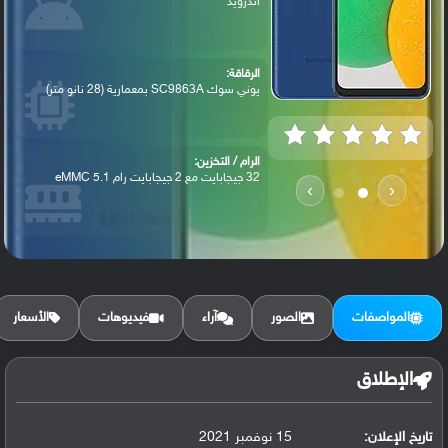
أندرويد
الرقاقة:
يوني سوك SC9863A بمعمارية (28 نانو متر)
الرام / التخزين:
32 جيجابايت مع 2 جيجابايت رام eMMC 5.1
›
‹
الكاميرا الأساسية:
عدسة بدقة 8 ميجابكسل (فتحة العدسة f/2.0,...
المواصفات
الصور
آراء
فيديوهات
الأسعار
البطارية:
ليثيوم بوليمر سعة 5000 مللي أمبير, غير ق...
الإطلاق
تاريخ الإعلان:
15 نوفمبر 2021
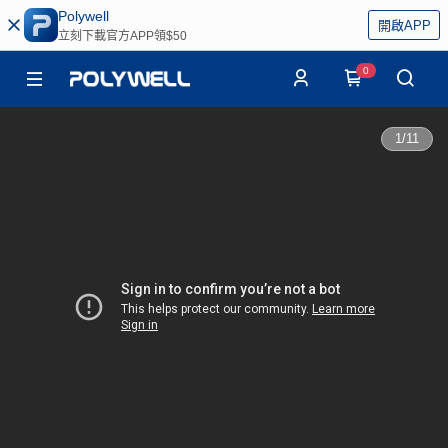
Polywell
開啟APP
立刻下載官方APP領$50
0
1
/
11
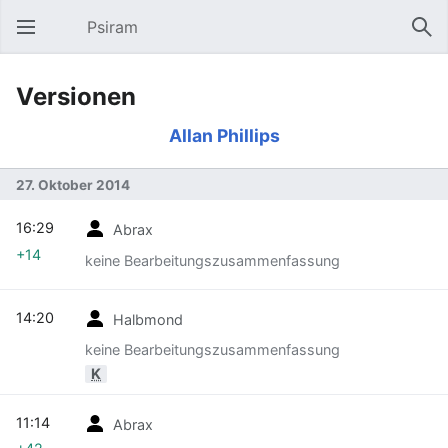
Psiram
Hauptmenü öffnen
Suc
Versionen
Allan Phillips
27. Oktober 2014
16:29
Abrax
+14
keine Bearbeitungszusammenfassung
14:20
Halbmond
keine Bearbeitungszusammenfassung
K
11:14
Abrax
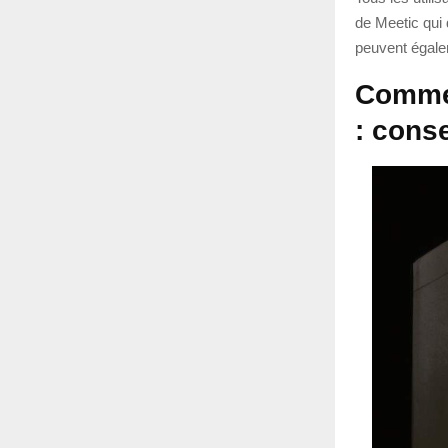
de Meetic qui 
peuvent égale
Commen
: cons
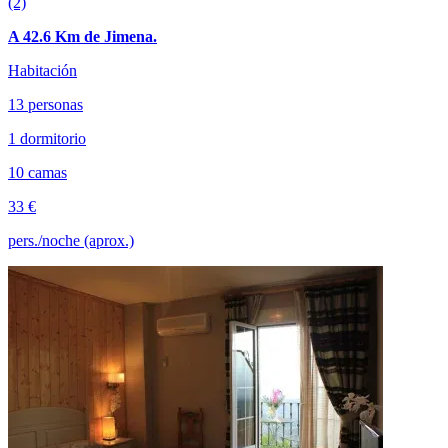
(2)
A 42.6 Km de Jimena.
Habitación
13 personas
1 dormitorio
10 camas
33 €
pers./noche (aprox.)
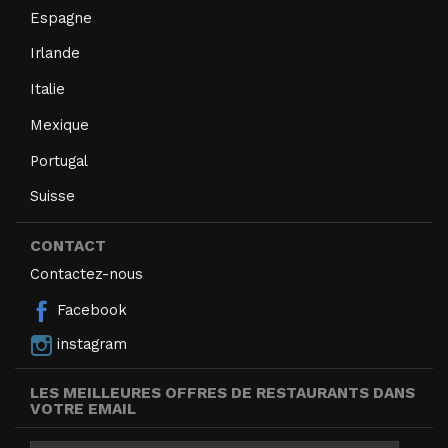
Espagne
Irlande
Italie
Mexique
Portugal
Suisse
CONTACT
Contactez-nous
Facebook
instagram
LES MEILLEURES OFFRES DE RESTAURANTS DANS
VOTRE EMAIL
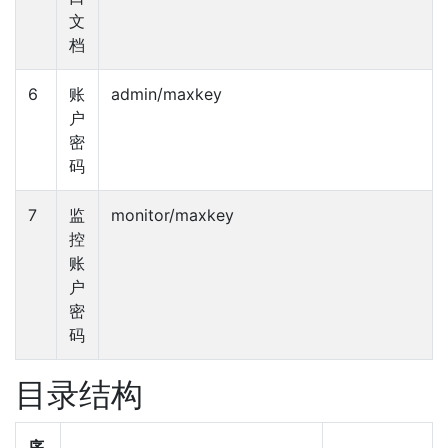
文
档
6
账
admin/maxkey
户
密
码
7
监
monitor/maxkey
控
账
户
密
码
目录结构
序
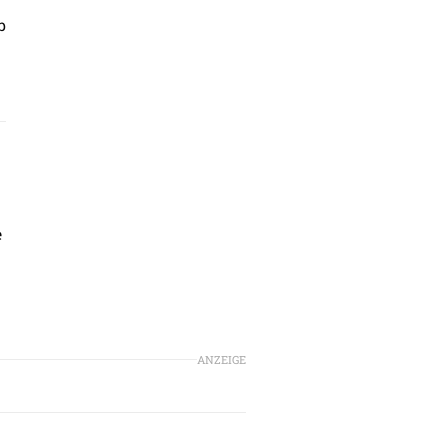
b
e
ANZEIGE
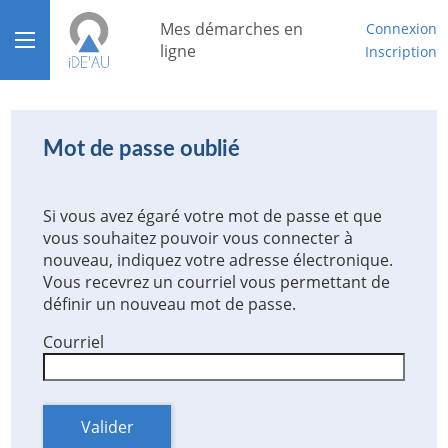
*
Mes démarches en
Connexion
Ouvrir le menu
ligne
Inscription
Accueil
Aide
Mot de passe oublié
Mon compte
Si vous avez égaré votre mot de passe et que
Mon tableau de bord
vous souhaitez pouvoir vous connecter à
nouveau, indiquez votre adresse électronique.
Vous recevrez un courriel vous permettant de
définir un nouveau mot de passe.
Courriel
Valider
###
Task brief: Nothing but the pictures may be dropped; output the records above exactly.

The answer:
أندرويد
الرقاقة:
يوني سوك SC9863A بمعمارية (28 نانو متر)
الرام / التخزين:
32 جيجابايت مع 2 جيجابايت رام eMMC 5.1
›
‹
الكاميرا الأساسية:
عدسة بدقة 8 ميجابكسل (فتحة العدسة f/2.0,...
المواصفات
الصور
آراء
فيديوهات
الأسعار
البطارية:
ليثيوم بوليمر سعة 5000 مللي أمبير, غير ق...
الإطلاق
تاريخ الإعلان:
15 نوفمبر 2021
Polywell
開啟APP
立刻下載官方APP領$50
0
1
/
11
Psiram
Hauptmenü öffnen
Suc
Versionen
Allan Phillips
27. Oktober 2014
16:29
Abrax
+14
keine Bearbeitungszusammenfassung
14:20
Halbmond
keine Bearbeitungszusammenfassung
K
11:14
Abrax
de Meetic qui 
peuvent égale
Commen
: cons
(2)
A 42.6 Km de Jimena.
Habitación
13 personas
1 dormitorio
10 camas
33 €
pers./noche (aprox.)
Espagne
Irlande
Italie
Mexique
Portugal
Suisse
CONTACT
Contactez-nous
Facebook
instagram
LES MEILLEURES OFFRES DE RESTAURANTS DANS
VOTRE EMAIL
文
档
6
账
admin/maxkey
户
密
码
7
监
monitor/maxkey
控
账
户
密
码
目录结构
序
b
e
ANZEIGE
*
Mes démarches en
Connexion
Ouvrir le menu
ligne
Inscription
Accueil
Aide
Mot de passe oublié
Mon compte
Si vous avez égaré votre mot de passe et que
Mon tableau de bord
vous souhaitez pouvoir vous connecter à
nouveau, indiquez votre adresse électronique.
Vous recevrez un courriel vous permettant de
définir un nouveau mot de passe.
Courriel
Valider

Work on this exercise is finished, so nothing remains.